Extracted information:
*****

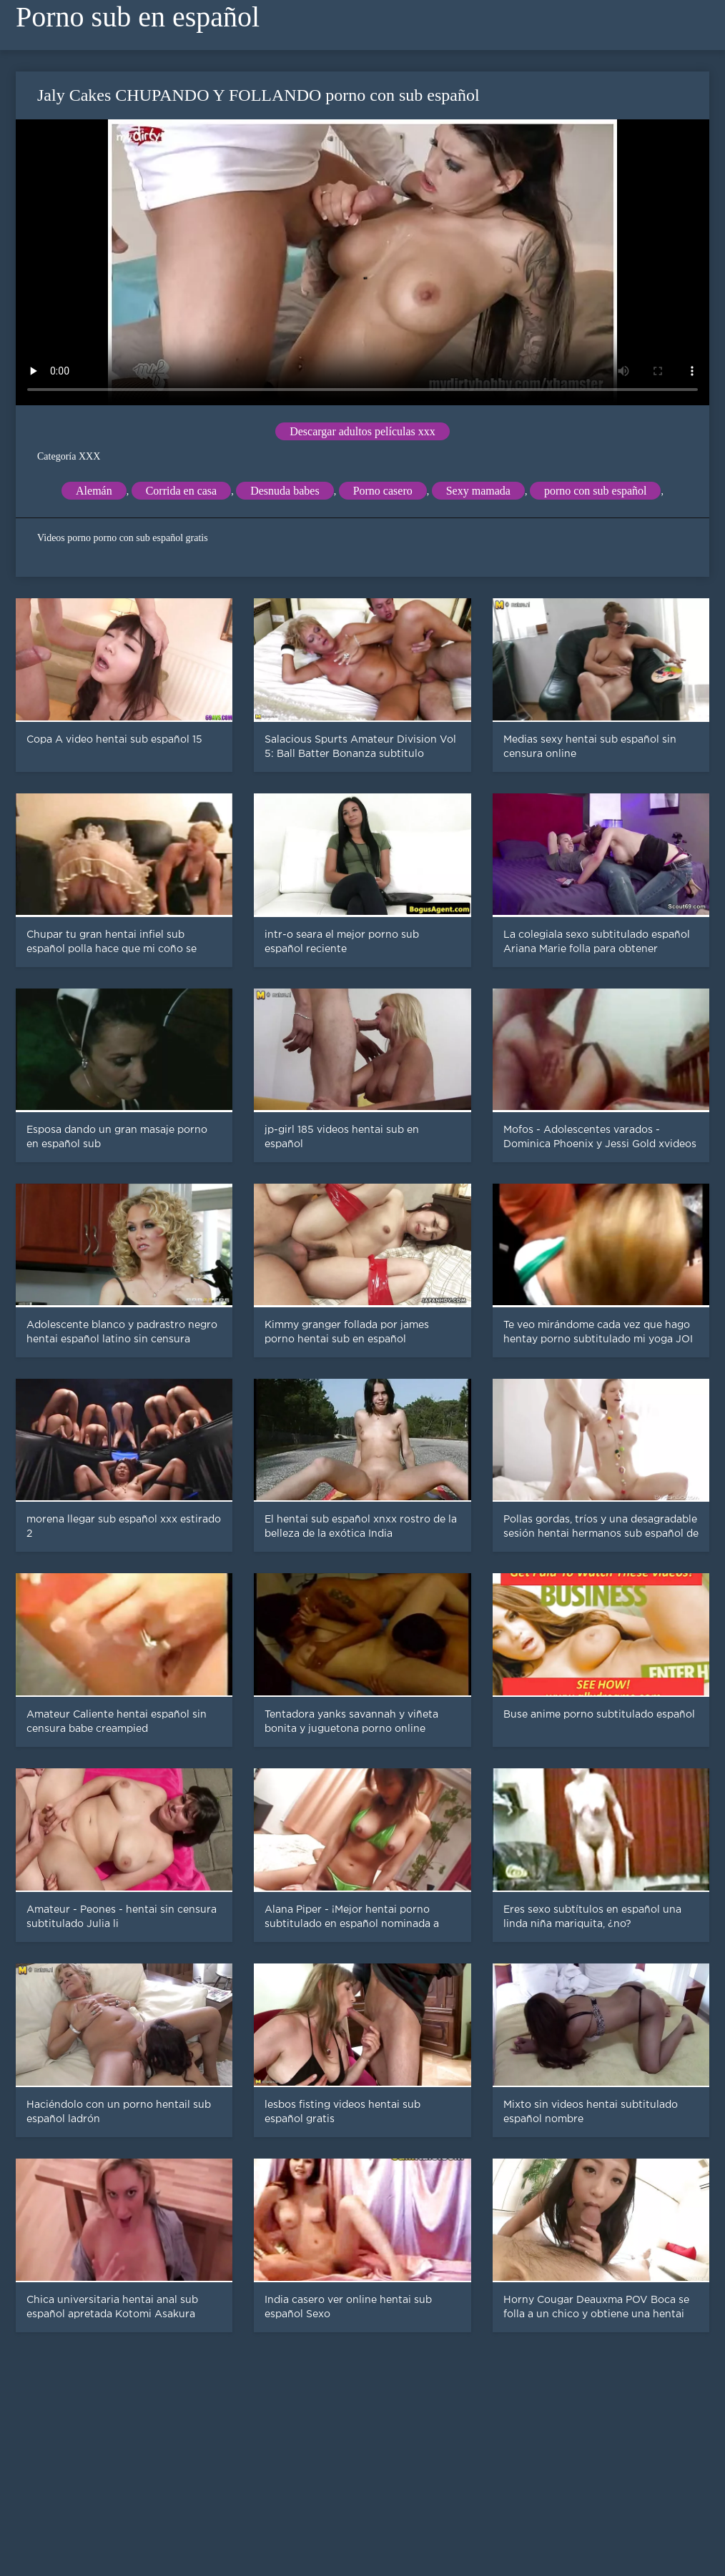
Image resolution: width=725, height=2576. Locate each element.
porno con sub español (595, 491)
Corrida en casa (181, 491)
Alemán (94, 491)
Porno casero (383, 491)
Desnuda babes (284, 491)
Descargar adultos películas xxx (362, 431)
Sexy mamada (478, 491)
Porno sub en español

*****

Assignment:
When you reach an image, pass over it, and retype all other material exactly.

Finished task:
Image resolution: width=725, height=2576. Locate each element.
porno con sub español (595, 491)
Corrida en casa (181, 491)
Alemán (94, 491)
Porno casero (383, 491)
Desnuda babes (284, 491)
Descargar adultos películas xxx (362, 431)
Sexy mamada (478, 491)
Porno sub en español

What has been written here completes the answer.